- Date: December 25, 1922
- Season: 1922
- Stadium: Balboa Stadium
- Location: San Diego, California
- Favorite: West Virginia
- Referee: Walter Eckersall
- Attendance: 15,000

= 1922 San Diego East-West Christmas Classic =

The 1922 San Diego East-West Christmas Classic was a college football postseason bowl game between the West Virginia Mountaineers and Gonzaga Bulldogs.

==Background==
This was the first bowl appearance for both teams and West Virginia was attempting to secure their first ten-win season. From Spokane, the Bulldogs were on a four-game winning streak, all played in the state of Washington.

==Game summary==
West Virginia took a lead on Nick Nardacci's twelve-yard touchdown run, the only score in the first quarter. Russ Meredith returned an interception eighty yards to extend the lead to 14–0 at halftime.

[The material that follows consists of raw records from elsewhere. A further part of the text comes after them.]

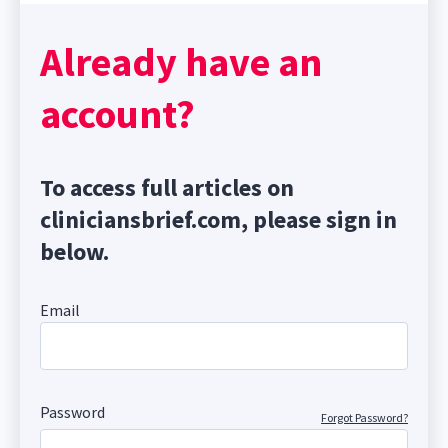
Already have an
account?
To access full articles on
cliniciansbrief.com, please sign in
below.
Email
Password
Forgot Password?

Jack Simons caught a touchdown pass from Nardacci in the third to make it 21–0. The Bulldogs narrowed the gap on two touchdowns from Matt Bross (one reception and one run), but that ended the scoring at 21–13, as the Mountaineers held on to win their first bowl game and gained a ten-win season.

==Aftermath==
It is widely criticized that West Virginia was not invited to the Rose Bowl, but the team did receive a share of the national championship; their next bowl appearance was fifteen years later, at the Sun Bowl in El Paso, Texas. This was Gonzaga's only bowl game, as its football program was discontinued after the 1941 season.